Notícias eclesiais
Via Sacra
João Paulo II dedicará a Via Sacra de Sexta-Feira Santa - próximo dia 18 de abril -, às vítimas do conflito no Iraque.
"O Papa tentou evitar o conflito com a sua voz livre e forte e através de numerosas iniciativas diplomáticas. Desafortunadamente, o seu angustiado pedido não foi escutado.

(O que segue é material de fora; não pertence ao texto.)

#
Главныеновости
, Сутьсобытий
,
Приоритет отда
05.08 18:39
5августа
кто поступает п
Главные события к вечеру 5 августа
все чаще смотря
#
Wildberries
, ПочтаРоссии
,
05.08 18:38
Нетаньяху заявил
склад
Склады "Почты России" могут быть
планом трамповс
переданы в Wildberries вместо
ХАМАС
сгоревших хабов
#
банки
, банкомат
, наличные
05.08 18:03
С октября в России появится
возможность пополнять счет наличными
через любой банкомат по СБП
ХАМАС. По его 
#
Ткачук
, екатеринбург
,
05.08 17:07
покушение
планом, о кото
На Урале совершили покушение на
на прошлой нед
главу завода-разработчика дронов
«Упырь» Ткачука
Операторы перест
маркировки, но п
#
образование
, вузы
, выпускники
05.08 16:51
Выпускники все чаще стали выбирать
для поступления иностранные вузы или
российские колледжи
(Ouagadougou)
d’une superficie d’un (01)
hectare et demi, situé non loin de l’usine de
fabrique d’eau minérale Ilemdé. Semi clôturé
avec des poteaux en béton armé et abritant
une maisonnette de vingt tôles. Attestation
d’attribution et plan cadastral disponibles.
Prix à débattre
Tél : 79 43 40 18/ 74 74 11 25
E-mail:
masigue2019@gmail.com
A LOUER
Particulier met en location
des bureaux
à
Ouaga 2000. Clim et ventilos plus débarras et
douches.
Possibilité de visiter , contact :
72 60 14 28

No dia 20 de Março, a guerra, com todas as suas devastações, começou", lamentou o Arcebispo Piero Marini, mestre de cerimónias das celebrações pontifícias.
Para a habitual celebração no Coliseu de Roma o Papa decidiu que sejam lidos os textos escritos por ele em por ocasião dos exercícios espirituais de Papa Paulo VI e da Cúria Romana na Quaresma daquele ano. As meditações referiam-se à guerra no Líbano, que causava então grandes temores no mundo; com o título "Sinal de contradição", as meditações foram publicadas em 1977 e já tiveram uma segunda edição em 2001.
"As meditações de 1976 conservam todo o seu valor e são tragicamente actuais: A terra transformou-se num cemitério. Há tantos homens como sepulcros. Um enorme planeta de túmulos", citou D. Marini.
"Os túmulos que se abriram pelo conflito no Iraque não poderão matar a esperança nem impedir a vitória de Cristo sobre a morte", concluiu.
Bispos de todo o mundo chamados
a socorrer os cristãos da Terra Santa
A Congregação vaticana para as Igrejas Orientais lançou um "apelo sentido" aos Bispos de todo o mundo para que colaborem no sustento dos cristãos da Terra Santa, mais necessitados desse apoio do que nunca por causa da crise que atravessa o Médio Oriente.
O prefeito deste Dicastério, o Cardeal Ignace Moussa Doud, recorda que "a comunidade católica, com a fidelidade da fraternidade eclesial, sempre demonstrou aos irmãos da Igreja em Jerusalém a sua proximidade, sustentando o testemunho único que ela está chamada a dar perante o mundo".
Este apelo do Cardeal Daoud tem em vista a Sexta-feira Santa, dia tradicionalmente dedicado à oração e à partilha com a comunidade católica da Terra Santa. "A dramática situação actual impõe um esforço especial, também em termos materiais", sublinhou.
Deus não abandona a história às mãos
dos perversos, recorda João Paulo II
O "Silêncio de Deus" não significa ausência da história, como se esta fosse deixada nas mãos dos perversos e o Senhor permanecesse indiferente, lembrou João Paulo II.
O Papa quis assim reconfortar os peregrinos presentes na audiência geral de hoje, 2 de Abril, e todos aqueles que rezaram e jejuaram pela paz e, apesar de tudo, viram surgir o conflito armado no Iraque.
"O silêncio divino é motivo de perplexidade e escândalo para o justo", constata o Papa, para quem "o juízo divino sobre o mal assume a imagem da aridez, da destruição e do deserto tendo como meta final um resultado vivo e fecundo".
João Paulo II recordou ainda aos fiéis que "o Senhor fará surgir um mundo novo, uma era de libertação e salvação. A esperança florescerá, tornando possível continuar a confiar em Deus e no seu futuro de paz e felicidade".